Everything feels different, softer, on the heels of the news that Avery is pregnant.
Her body is warm against mine, her breathing slow and even. I start to ease myself from behind her, and she makes a soft sound of protest, her fingers tightening where she holds onto me.
"Stay here," I tell her, pressing my mouth to her shoulder. "I'll be right back."
In the bathroom, I run water into the tub and adjust the temperature until it's right. Warm enough to soothe, not hot enough to overwhelm. I add a few drops of the bath oil she keeps in the cabinet, the subtle floral scent rising with the steam.
When I return to the bedroom, she's watching me from the pillows, golden hair tangled, skin still flushed. The sheet has slipped to her waist, and the sight of her bare breasts, the soft curve of her stomach, sends a pulse of heat through me evennow. My body's response to her is reflexive. Constant. I'm not sure there will ever be a moment when I look at this woman and don't want her.
I hold out my hand. "Come here."
She takes it without hesitation, letting me pull her up and steady her when she sways. I lead her into the adjoining bathroom, which is humid and warm with steam. I help her into the water first, my hand firm on her arm as she steps over the edge and sinks down with a sigh that travels straight through me. Then I slide in behind her, and she settles back against my chest with a contented little moan.
“Mm, this is nice,” she says, resting her head back against my shoulder.
She relaxes naked and warm in the circle of my arms, water lapping at our skin. My legs bracket hers, and my hands find her waist, holding her close while the heat seeps into both of us.
My cock has had more than its fill, but it responds to the feel of her like it always does. The pressure of her round ass pressed against me is a torment I’m happy to endure.
I reach for the soap and work it between my palms before running my hands over her shoulders, down her arms, across the planes of her back. She sighs again, deeper this time, and sinks into my touch. Trusting me completely. Surrendering the way she does when we're alone, when the world can't reach us.

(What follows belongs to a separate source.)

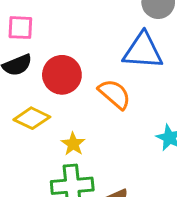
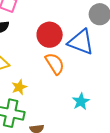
red circle: (62, 75) -> (50, 35), moved

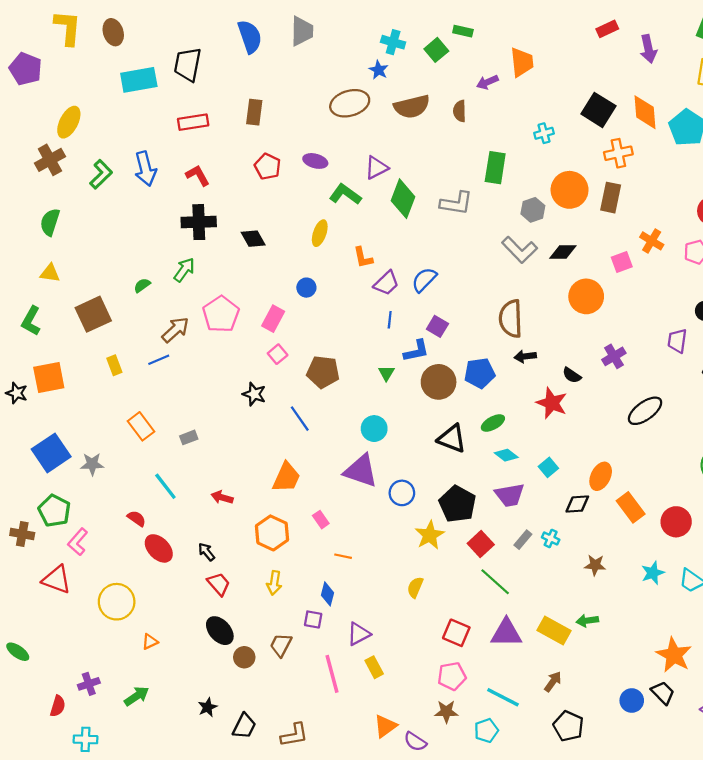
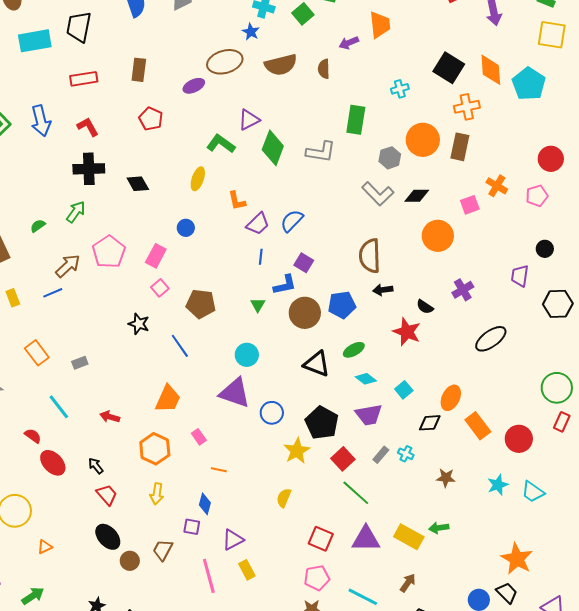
purple ellipse: (315, 161) -> (194, 86), moved, turned -40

My hands drift lower. Find her belly.
I pause there, my palms spread against the soft skin where our child is growing. Five weeks. Our child is barely anything yet, but the knowledge of it reshapes everything I thought I understood about my life.
Avery’s hands cover mine, gently holding me against her.
For a moment there's only this. The warmth of the water. Her body in my arms. The impossible reality of what we've made together settling into my bones.
But my mind won't stay quiet. It never does.
The fear has been circling since she first pressed my hand to her stomach and said the word that changed everything. I've been holding it at a distance, refusing to examine it too closely while we found our way back to each other. Now, in the stillness, it pushes forward and demands attention.
I think about my father. The way he looked at me when I was young, after my mother died, as if I was a problem he hadn't asked for and didn't know how to solve. The silence that could stretch for days. The other times, when instead of ignoring me he would erupt with angry words that came without warning.
At least he never touched me—other than that terrible night when I came to him with a truth I’d been holding inside me for too long, and in a fit of drunken anger he struck me. Sent me through a pane of glass at our modest little house in Key Largo.
My past had a monster much worse than my father and his grief-borne neglect. A monster whose crimes surpassed volatile tempers or drunken fists. The damage my grandfather inflicted had been carved into my father's soul and then, later, perpetrated on me.
Two generations of men who destroyed what they should have protected.
Now I’m going to be responsible for another. My child. And the thought that terrifies me most isn't the danger that might come from outside. It's the danger that might already live inside me.
Avery shifts against me, her thumb tracing slow circles on the back of my hand where it rests on her belly. “You’re too quiet. Is everything okay?" Her voice is soft, but it cuts through the spiral of my thoughts. "Talk to me, Nick."
I could deflect. I could tell her it's nothing. But we promised each other no more lies, and this fear that’s simmering in the pit of my stomach is only building. I can’t allow it to poison thismoment or corrode any others. Avery deserves more than that. Our child does too.
"I don't know how to do this." The confession is thick in my mouth, my voice a low rasp. "I never learned how a father is supposed to be. All I know is what I don’t want to be."
Avery's quiet. Waiting. Giving me space to find the rest of it.
"What if it's in me?" My jaw tightens against the admission. "The violence. The destructiveness. I know I’ll never be what my grandfather was. But what if our child looks at me one day with the same fear and pain that I felt around my father?"
The water is still around us. She hasn't moved, hasn't pulled away from the ugliness I'm showing her.
"What if I'm already broken in ways that can't be fixed?"
She turns in my arms. Water sloshes against the sides of the tub as she repositions herself, her thighs sliding over mine until she's straddling my lap, facing me. Her breasts press against my chest, her hands come up to frame my face, and even through the weight of everything I just said, my body registers the press of her naked against me. The heat of her center so close to where I'm already half-hard again despite everything.